ROCm / clr

MIT License
85 stars 35 forks source link

[Issue]: missing hip/nvidia_detail/nvidia_hip_runtime.h #44

Open hpjeonGIT opened 5 months ago

hpjeonGIT commented 5 months ago

Problem Description

Hi, I am testing HIP on Intel CPU workstation with Nvidia GPU. I could build hip/clr as shown in the AMD documentation (after running dos2unix for all sources) but testing square.cu yields an error message, saying that "hip/nvidia_detail/nvidia_hip_runtime.h" is missing. Looks like there is only hip/amd_detail folder, and I am wondering where I may find nvidia_detail folder?

Operating System

RHEL8.8

CPU

intel xeon

GPU

AMD Instinct MI300X, AMD Radeon VII

ROCm Version

ROCm 6.0.0

ROCm Component

clr

Steps to Reproduce

No response

(Optional for Linux users) Output of /opt/rocm/bin/rocminfo --support

No response

Additional Information

GPU selection above is fake - there is no option for nvidia gpu.

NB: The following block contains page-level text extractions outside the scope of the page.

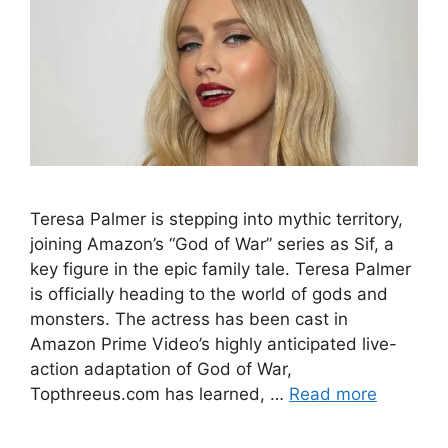
Teresa Palmer is stepping into mythic territory,
joining Amazon’s “God of War” series as Sif, a
key figure in the epic family tale. Teresa Palmer
is officially heading to the world of gods and
monsters. The actress has been cast in
Amazon Prime Video’s highly anticipated live-
action adaptation of God of War,
Topthreeus.com has learned, …
Read more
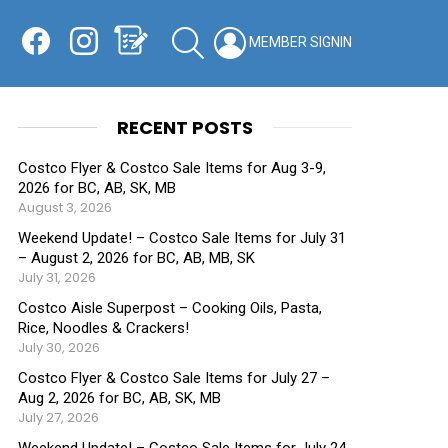
Facebook
Instagram
Shopping List
SEARCH
LOGIN
SWITCH
KIN
RECENT POSTS
Costco Flyer & Costco Sale Items for Aug 3-9,
2026 for BC, AB, SK, MB
August 3, 2026
Weekend Update! – Costco Sale Items for July 31
– August 2, 2026 for BC, AB, MB, SK
July 31, 2026
Costco Aisle Superpost – Cooking Oils, Pasta,
Rice, Noodles & Crackers!
July 30, 2026
Costco Flyer & Costco Sale Items for July 27 –
Aug 2, 2026 for BC, AB, SK, MB
July 27, 2026
Weekend Update! – Costco Sale Items for July 24-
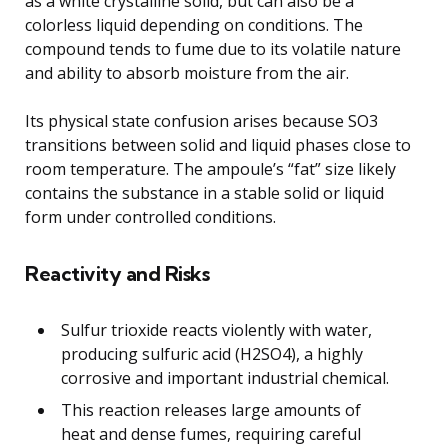
as a white crystalline solid, but can also be a
colorless liquid depending on conditions. The
compound tends to fume due to its volatile nature
and ability to absorb moisture from the air.
Its physical state confusion arises because SO3
transitions between solid and liquid phases close to
room temperature. The ampoule’s “fat” size likely
contains the substance in a stable solid or liquid
form under controlled conditions.
Reactivity and Risks
Sulfur trioxide reacts violently with water,
producing sulfuric acid (H2SO4), a highly
corrosive and important industrial chemical.
This reaction releases large amounts of
heat and dense fumes, requiring careful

hpjeonGIT commented 5 months ago

The folder seems available at 5.7 (not 6.0). I am closing this issue.

ipatix commented 5 months ago

I ran into exactly the same problem. the nvidia_detail folder apparently got removed in rocm-6.0.0. This essentially broke Nvidia builds for rocm 6.0.0.

Did this get moved to somewhere else or was there an accident during development?

Edit: Okay, I checked the commit history and I found e8a52205e6517c4103ebb811c509027f2ef824d4

Apparently the Nvidia stuff has been moved to here https://github.com/ROCm/hipother. Yet this isn't documented anywhere nor does this repository have a README nor is this mentioned anywhere in the build instructions. I would really appreciate some additional info on this. I guess in the meantime I'll have to use rocm-5.7.1.

torrance commented 2 months ago

Thanks @ipatix for your comment. I've spent hours trying to debug the CMake build scripts for hip to understand why I was missing nvidia_detail.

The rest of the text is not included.